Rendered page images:
((
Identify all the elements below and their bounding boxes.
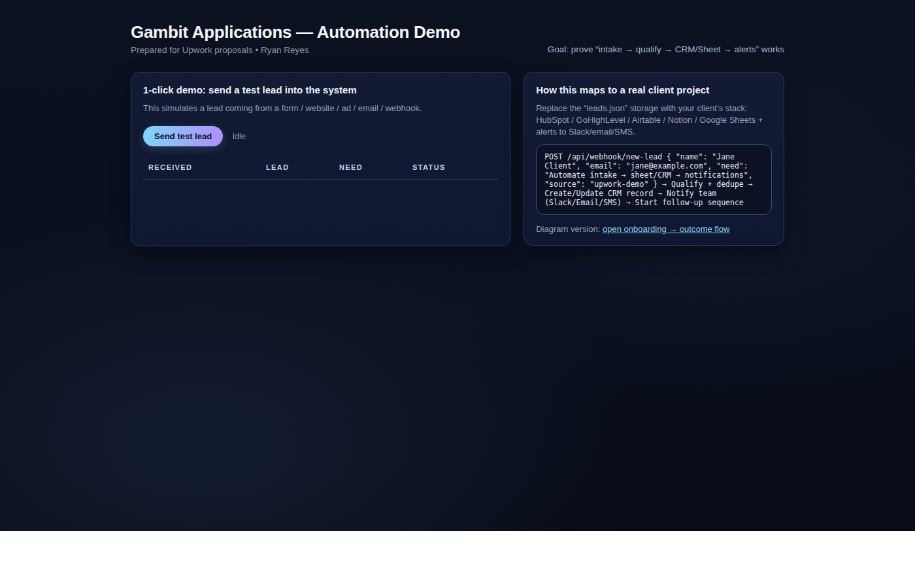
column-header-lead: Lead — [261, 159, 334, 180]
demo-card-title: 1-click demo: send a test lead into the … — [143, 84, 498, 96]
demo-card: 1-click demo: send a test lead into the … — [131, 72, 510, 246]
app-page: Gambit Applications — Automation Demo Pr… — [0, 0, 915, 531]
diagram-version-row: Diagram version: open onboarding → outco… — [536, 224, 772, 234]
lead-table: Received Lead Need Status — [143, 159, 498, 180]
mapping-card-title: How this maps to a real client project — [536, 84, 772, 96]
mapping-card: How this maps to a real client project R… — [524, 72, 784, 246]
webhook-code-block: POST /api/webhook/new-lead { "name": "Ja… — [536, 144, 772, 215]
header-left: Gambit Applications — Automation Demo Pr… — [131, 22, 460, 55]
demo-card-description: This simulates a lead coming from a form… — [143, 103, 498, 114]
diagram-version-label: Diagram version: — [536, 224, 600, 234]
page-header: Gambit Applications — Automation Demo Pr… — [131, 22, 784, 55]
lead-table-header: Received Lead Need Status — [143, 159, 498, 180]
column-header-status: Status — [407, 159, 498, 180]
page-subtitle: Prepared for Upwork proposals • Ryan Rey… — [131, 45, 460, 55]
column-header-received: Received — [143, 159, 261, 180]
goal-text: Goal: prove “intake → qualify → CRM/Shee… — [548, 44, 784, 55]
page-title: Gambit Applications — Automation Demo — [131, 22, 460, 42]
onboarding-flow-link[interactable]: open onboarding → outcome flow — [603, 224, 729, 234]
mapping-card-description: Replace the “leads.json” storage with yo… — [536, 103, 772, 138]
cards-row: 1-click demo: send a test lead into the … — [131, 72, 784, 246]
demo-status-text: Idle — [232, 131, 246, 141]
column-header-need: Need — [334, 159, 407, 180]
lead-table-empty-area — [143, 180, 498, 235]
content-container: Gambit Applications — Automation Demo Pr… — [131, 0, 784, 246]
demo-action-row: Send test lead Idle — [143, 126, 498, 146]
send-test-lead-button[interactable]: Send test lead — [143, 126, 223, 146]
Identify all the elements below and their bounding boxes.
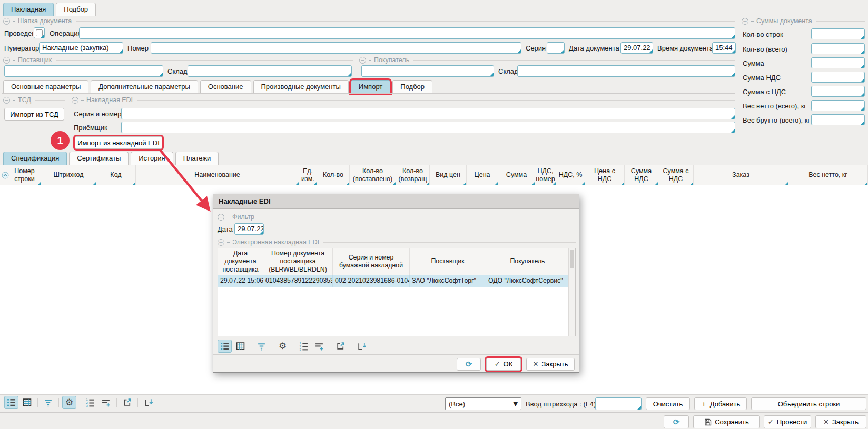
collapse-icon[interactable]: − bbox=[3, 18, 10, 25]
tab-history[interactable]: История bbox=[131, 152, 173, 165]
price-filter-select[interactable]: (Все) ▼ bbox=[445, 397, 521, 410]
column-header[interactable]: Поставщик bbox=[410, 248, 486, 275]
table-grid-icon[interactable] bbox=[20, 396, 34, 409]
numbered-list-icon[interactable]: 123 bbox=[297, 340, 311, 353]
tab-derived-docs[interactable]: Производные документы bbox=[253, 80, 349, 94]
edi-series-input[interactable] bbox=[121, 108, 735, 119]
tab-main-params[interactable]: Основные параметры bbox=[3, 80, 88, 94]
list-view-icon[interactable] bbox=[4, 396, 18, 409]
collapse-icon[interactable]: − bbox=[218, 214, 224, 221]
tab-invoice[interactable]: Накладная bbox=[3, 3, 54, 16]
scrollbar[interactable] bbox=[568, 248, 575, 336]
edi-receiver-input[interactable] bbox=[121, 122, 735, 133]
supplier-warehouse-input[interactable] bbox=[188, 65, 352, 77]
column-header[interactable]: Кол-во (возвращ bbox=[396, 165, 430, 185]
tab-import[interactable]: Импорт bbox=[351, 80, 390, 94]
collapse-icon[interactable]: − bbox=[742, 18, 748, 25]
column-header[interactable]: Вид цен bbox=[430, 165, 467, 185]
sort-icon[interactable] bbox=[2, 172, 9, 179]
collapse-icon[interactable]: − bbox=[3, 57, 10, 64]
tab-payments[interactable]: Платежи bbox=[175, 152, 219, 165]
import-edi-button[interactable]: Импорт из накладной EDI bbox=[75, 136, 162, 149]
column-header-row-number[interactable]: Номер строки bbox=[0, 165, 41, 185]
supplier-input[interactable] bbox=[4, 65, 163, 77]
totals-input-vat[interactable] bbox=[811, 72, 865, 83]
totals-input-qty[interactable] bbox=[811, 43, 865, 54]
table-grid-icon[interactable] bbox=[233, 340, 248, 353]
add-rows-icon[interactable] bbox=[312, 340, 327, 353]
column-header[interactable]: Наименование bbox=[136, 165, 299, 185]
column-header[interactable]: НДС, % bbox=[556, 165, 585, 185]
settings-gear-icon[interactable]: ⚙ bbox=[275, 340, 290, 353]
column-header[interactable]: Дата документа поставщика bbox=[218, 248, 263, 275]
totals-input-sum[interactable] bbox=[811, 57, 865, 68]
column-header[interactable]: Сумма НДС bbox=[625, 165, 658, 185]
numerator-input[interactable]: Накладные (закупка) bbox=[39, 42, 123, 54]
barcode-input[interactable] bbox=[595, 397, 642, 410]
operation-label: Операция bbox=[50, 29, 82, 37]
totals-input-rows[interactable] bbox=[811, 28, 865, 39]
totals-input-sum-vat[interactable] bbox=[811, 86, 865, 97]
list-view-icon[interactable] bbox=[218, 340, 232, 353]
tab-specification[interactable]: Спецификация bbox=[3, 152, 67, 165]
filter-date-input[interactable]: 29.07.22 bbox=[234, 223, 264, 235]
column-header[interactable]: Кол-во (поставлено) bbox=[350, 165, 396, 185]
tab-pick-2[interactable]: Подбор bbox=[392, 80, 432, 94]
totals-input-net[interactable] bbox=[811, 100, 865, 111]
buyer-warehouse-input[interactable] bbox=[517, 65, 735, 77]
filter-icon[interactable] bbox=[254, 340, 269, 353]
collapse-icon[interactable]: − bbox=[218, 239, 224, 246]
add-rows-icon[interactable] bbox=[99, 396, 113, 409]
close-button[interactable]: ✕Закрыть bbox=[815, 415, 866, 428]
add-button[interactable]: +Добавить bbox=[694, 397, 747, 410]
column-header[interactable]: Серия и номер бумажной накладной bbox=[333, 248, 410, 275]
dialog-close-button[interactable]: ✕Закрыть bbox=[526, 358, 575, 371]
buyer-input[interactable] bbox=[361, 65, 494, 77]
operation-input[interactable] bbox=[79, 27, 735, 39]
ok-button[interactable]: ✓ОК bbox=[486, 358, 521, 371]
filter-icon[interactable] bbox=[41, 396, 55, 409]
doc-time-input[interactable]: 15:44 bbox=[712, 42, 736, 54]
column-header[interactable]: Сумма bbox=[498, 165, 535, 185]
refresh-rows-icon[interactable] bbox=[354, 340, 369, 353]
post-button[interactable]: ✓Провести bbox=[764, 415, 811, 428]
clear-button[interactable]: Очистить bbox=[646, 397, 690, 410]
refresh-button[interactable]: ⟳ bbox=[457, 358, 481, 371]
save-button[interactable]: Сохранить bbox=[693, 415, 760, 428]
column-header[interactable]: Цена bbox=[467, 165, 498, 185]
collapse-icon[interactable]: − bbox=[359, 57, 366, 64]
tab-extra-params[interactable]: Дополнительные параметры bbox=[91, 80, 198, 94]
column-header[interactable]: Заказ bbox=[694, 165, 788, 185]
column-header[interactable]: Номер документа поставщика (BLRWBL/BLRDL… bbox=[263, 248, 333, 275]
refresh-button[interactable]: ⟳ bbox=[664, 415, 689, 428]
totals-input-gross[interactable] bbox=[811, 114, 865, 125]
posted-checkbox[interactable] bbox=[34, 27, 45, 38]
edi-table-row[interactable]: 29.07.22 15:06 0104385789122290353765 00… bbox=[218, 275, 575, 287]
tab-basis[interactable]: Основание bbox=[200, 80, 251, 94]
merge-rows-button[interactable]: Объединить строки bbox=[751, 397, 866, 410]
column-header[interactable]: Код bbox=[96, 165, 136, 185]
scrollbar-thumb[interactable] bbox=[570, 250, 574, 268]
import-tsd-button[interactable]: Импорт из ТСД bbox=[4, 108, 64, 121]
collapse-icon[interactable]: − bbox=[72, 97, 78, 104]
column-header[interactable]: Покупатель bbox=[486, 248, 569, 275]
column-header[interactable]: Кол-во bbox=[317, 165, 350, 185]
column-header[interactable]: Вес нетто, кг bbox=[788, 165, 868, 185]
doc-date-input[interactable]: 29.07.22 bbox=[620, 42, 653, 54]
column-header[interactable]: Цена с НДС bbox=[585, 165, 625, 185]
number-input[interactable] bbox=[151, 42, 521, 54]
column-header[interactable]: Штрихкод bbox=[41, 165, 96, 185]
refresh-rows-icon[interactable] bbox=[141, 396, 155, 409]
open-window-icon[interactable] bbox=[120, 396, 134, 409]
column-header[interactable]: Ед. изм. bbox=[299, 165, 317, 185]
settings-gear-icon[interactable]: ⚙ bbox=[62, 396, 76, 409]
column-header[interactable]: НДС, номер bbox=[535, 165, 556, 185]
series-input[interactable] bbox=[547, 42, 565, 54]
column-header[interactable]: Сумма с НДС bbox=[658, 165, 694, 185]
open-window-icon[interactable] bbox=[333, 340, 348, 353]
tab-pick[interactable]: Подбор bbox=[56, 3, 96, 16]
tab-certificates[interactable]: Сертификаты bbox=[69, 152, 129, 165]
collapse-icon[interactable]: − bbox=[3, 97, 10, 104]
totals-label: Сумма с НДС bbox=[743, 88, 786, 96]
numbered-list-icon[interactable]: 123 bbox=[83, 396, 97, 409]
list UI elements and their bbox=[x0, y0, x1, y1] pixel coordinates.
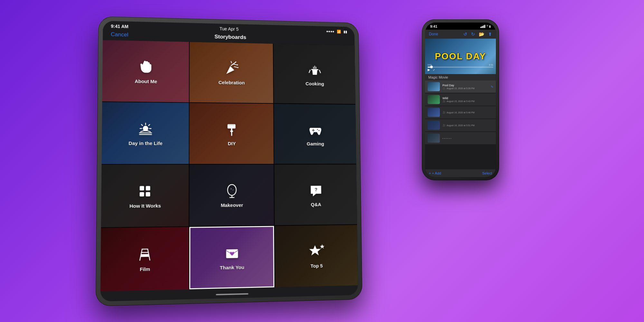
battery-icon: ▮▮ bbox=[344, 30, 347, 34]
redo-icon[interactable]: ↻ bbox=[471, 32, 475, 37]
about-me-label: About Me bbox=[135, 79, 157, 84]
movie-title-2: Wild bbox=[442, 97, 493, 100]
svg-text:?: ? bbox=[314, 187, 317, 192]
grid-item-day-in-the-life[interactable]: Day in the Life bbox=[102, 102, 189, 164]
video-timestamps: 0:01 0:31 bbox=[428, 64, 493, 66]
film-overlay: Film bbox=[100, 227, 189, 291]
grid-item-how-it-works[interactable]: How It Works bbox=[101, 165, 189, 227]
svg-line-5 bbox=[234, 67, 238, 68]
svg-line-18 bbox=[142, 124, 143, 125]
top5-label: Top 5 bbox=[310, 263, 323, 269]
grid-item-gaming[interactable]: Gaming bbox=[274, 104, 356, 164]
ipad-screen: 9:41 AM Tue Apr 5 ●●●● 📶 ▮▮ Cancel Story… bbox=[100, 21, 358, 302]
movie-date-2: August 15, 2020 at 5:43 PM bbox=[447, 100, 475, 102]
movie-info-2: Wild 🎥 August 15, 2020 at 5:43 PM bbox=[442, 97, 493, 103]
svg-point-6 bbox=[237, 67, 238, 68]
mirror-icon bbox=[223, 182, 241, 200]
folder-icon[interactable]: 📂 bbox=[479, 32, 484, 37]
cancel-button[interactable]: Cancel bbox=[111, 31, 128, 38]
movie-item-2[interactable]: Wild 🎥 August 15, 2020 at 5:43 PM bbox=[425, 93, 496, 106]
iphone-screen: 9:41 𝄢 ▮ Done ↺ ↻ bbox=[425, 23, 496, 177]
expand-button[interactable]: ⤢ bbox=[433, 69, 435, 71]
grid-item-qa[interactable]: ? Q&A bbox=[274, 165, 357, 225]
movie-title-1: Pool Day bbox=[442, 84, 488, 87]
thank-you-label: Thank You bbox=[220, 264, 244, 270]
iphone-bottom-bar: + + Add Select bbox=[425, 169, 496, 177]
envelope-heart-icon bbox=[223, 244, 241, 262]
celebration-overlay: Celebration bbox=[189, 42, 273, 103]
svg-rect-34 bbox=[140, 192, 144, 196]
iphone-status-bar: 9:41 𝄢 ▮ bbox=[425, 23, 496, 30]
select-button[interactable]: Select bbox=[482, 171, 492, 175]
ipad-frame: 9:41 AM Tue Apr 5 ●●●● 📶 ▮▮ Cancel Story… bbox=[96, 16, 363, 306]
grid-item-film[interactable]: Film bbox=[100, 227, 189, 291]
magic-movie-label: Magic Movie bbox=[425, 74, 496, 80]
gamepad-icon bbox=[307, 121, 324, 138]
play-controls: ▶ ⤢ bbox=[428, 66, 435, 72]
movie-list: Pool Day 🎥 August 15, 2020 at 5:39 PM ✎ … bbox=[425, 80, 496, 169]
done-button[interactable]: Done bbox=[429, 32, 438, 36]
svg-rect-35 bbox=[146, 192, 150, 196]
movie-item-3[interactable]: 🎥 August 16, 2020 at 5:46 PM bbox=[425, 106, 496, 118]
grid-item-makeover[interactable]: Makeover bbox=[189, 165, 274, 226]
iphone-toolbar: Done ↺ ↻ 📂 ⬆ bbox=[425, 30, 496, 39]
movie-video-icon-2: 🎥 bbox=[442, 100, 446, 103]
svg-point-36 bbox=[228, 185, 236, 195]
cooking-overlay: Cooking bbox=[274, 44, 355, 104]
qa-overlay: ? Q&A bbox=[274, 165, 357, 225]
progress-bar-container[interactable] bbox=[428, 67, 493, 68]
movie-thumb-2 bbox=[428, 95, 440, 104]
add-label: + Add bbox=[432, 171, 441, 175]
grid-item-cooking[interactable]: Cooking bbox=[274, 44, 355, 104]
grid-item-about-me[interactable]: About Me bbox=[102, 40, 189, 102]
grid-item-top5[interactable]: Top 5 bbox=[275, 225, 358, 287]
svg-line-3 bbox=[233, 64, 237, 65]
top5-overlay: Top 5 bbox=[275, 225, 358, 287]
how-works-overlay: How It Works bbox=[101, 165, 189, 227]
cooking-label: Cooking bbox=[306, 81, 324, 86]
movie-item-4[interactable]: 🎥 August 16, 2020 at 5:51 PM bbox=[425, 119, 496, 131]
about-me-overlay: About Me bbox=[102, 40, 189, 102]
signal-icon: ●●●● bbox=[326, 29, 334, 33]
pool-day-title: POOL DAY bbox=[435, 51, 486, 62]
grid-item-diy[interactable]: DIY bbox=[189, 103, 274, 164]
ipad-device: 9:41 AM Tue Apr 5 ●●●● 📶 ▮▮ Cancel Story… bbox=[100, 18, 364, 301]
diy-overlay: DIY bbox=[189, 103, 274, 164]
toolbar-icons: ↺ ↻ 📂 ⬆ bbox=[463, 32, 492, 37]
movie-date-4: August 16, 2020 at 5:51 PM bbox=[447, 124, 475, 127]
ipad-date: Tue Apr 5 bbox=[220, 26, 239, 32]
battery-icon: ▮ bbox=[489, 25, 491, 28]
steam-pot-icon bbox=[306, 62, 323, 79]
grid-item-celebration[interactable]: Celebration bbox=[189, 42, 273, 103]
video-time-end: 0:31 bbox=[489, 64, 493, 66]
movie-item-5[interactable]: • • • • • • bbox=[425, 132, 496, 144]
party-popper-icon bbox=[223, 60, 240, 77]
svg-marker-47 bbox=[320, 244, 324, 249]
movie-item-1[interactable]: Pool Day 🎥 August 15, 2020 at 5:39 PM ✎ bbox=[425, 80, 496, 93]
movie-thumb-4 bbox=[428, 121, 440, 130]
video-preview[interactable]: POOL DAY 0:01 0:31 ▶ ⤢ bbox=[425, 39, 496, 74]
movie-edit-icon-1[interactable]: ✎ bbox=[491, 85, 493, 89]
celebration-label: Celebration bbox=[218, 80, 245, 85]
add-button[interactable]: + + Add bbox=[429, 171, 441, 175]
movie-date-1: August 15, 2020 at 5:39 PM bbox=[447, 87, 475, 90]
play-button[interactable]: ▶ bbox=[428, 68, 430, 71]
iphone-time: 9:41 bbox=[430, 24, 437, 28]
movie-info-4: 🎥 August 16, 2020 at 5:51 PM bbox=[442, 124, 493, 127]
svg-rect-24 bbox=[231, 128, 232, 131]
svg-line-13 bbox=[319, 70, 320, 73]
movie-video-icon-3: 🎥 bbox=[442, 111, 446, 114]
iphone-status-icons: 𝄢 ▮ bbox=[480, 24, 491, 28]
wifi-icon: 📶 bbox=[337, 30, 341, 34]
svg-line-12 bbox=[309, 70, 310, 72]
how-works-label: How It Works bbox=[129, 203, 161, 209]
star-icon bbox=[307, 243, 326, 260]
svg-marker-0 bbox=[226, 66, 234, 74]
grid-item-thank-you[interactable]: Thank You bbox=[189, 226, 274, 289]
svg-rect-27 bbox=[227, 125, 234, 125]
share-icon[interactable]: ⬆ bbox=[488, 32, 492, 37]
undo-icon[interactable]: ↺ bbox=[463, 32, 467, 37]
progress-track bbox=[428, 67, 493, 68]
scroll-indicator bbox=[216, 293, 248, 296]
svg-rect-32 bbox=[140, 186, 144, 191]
))
▸ WHAT IS BEING ASKED:
Copy out, in full, each line above that has the word "buyer" in it.

▸ RESULT FOR THIS TASK:
buyer-warehouse-input[interactable] bbox=[517, 65, 735, 77]
buyer-input[interactable] bbox=[361, 65, 494, 77]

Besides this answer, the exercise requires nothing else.